One more thing: when you all are next teaching Renaissance drama and poetry, you now know how to pronounce whore in the early modern English way. It's hoor, as in poor (or as in moor). Try it, it's fun: hoor. Again: hoor. Excellent. Good work.

[Edited to clarify pronunciation of hoor, which I'm not even sure is entirely historically accurate, but I like the way it sounds when it's rhymed with moor.)

  • At 7/20/2006 01:21:00 AM, Blogger jw wrote…

    Of course, you're presuming that there's a difference in my current pronunciation of whore and poor. Being from the western US, they're pretty much the same as is. Though you might mean "poor" to be pronounced similarly to "lure." In my mouth, those are very different words. So, should "whore" sound like "lure?"

    I like the connection between the words whore and lure better anyway.

     

  • At 7/20/2006 01:48:00 AM, Blogger Simplicius wrote…

    Good point.

    In my neck of the woods (Northeast/Middle Atlantic US), "whore" rhymes with "door" and "gore." "Poor" rhymes with "moor." "Lure" rhymes with "tour"; they're close to "poor," but a little more "u"-ey.

     

  • At 7/20/2006 12:58:00 PM, Anonymous Anonymous wrote…

    In my neck of the woods, whore sounds a lot like poor, but it's ho and po.

     

  • At 7/20/2006 02:12:00 PM, Blogger Simplicius wrote…

    But "the poor" should not be confused with "the police"; one's "po" and the other's "the po-po."

    And, yes, the STC lists the author's last name as "Rowlands or Verstegan," and he signs his dedicatory epistle in The Restitution "Richard Verstegan." According to the DNB (or, more accurately, to Paul Arblaster in the DNB), his father, John Rowland Verstegan, changed the family name from Verstegan to Rowlands in the early sixteenth century in order to sound more English. Richard himself matriculated at Oxford in 1564 as "Richard Rowlands," but he revived his family's ancestral surname after 1581, when he fled to the continent following his secret printing of Thomas Alfield's account of Edmund Campion's execution (the book was later reprinted in Paris, Lyons, and Milan). He lived on the continent the rest of his life and died in 1640, at the ripe old age of 88 or 90. The DNB calls his Restitution "a seminal work of Anglo-Saxon scholarship." So there you have it.

     

  • At 7/28/2006 12:24:00 AM, Blogger Inkhorn wrote…

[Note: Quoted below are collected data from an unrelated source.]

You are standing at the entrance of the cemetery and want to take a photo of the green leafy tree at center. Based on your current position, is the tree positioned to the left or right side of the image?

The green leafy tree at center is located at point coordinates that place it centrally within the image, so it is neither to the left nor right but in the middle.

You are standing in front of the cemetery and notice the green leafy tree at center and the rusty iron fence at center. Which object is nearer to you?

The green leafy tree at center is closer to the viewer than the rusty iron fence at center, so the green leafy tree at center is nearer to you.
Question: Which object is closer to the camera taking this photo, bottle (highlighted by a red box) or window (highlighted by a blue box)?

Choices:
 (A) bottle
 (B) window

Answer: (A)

    It's a great book. Partly because of its all-out insistence that the English are really Germans. That's basically the first sentence, right? And every sentence thereafter, as I remember. Everybody turns out to be German -- the English, the French (if they only knew it), Charlemagne (properly and aptly Charles der Grosse), etc. Very funny.

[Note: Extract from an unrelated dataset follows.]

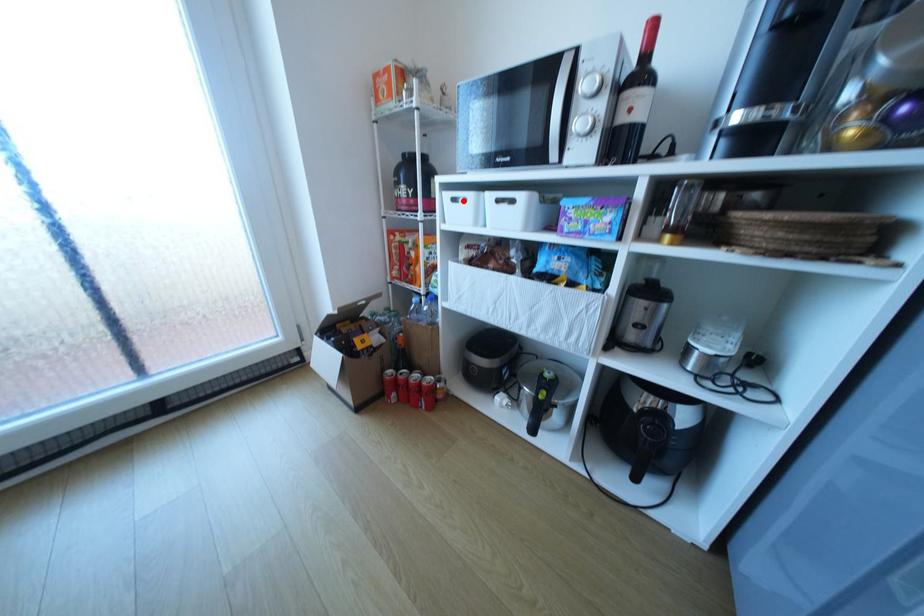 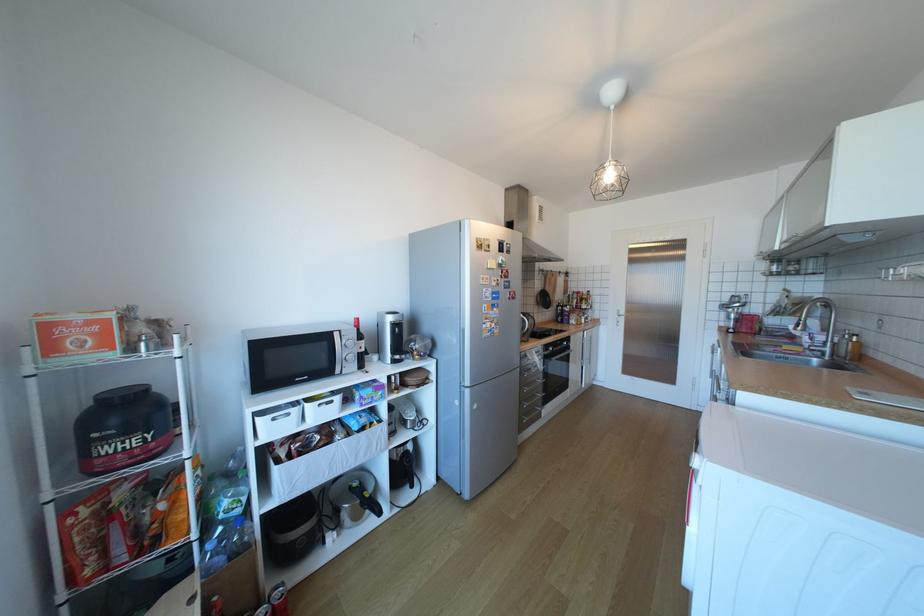 Question: A red point is marked in image1. In image2, is the corresponding 3D point closer to the camera or farther? Reply with the corresponding letter.

Choices:
 (A) The corresponding 3D point is closer.
 (B) The corresponding 3D point is farther.

Answer: (B)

    I guess changing the name from Rowlands back to Verstegan isn't turning your back on Englishness, because Rowlands, clearly, is just a French name, and the French are really Franks, and Franks are Germans. And so are the English. Right? Kein Problem.

     

  • At 6/06/2007 10:05:00 PM, Blogger John Barleycorn wrote…

    I have a copy of this book by Rowlands, 1605. It is a propaganda book designed to save Rowlands, who had a secret, illegal recusant catholic press in Smithfield, from arrest as English, by establishing for him a fake Dutch nationality. Complete with coat of arms at end to 'prove' his name was Verstegan.Actually, the common Dutch name is VerstegEn; 'Verstegan' is a contrived name meaning 'Vere concealed'.The Pied Piper legend is printed in English for the first time, with falsified details, and the date altered to that of the death of Simon Langham, Archbishop of Rome and Cardinal of Avignon.Browning fell for this wrong date in his poem.The name 'Shakespeare' (the first discussion of it in literature)is also built up in a chapter on the origin of surnames, in an attempt to convince us that it was a real name.And much more.